Angel investors play a crucial role in an entrepreneurial ecosystem. They help to bridge the funding gap that so many startups—especially climatetech startups and medtech startups—face. These founders may have amazing ideas and incredibly useful innovations that have the potential to improve patient outcomes, lower the cost of quality healthcare, or create positive environmental impact, but they need a bridge of funding to get to a point where bigger private investors take an interest.
Investing is another space, just like entrepreneurship, where it’s easy to feel like you don’t belong. You walk into the room, and there’s no one else who looks like you. It’s essential to bring people in, teach them the lingo, to show them that they belong. There’s a lot of talk about the “family and friends” funding round, where founders reach out to the people they know and raise tens or even hundreds of thousands of dollars. However, this option isn’t available to everyone, or even most people.
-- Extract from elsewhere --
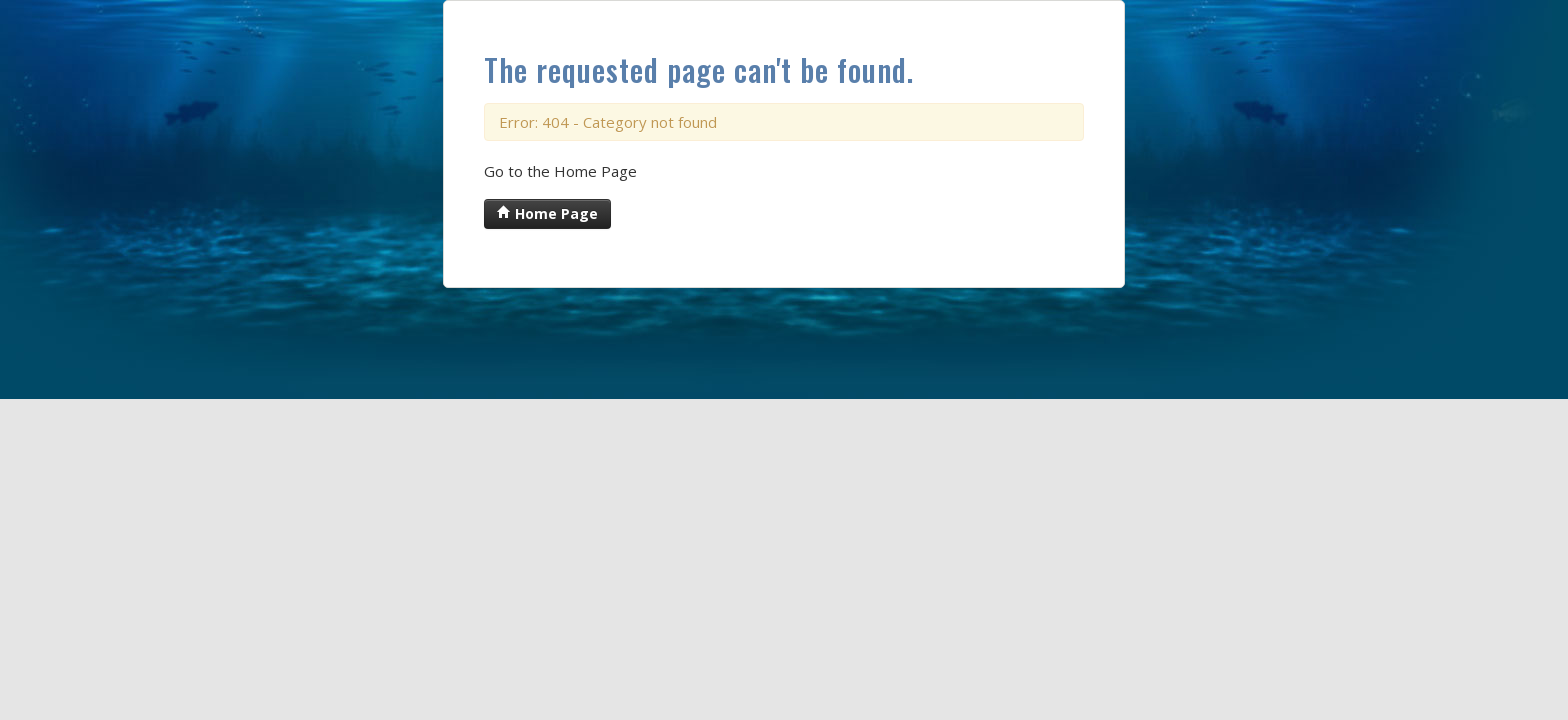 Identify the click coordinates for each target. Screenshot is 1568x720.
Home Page (547, 213) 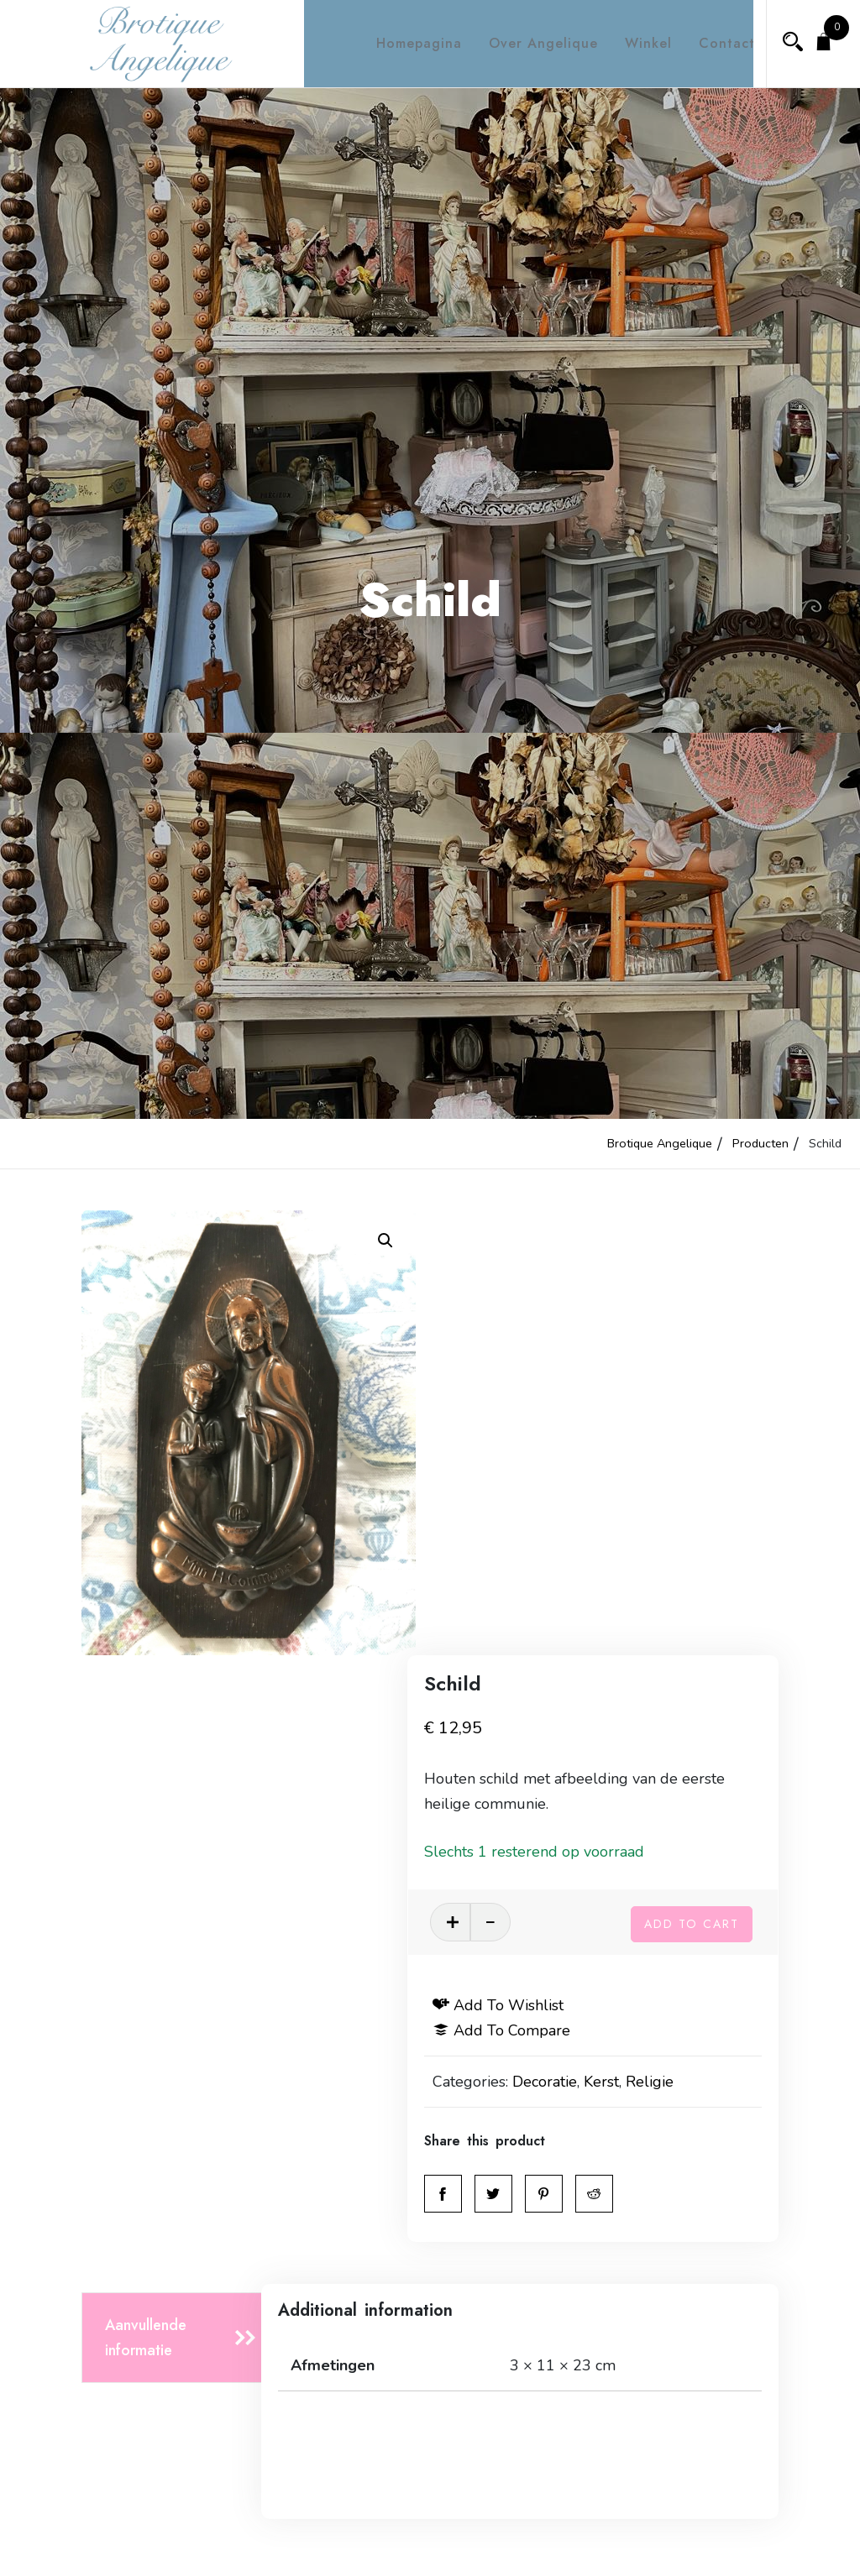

Angel investors fill this gap for founders whose personal networks don’t include that kind of wealth. It’s also true that investors are more likely to invest in people who look like them, which is why we need investors who can look at women and BIPOC entrepreneurs and feel that common bond.
As an angel investor and a mentor, I get to be the “family and friends” for these founders. I get to take a bet on them early on, and in doing so, I’m helping change the face of I&E, one investment at a time. That’s the contribution I want to make to the entrepreneurial ecosystem. I want to help these founders reach their full potential. I want to bring as much value as I can.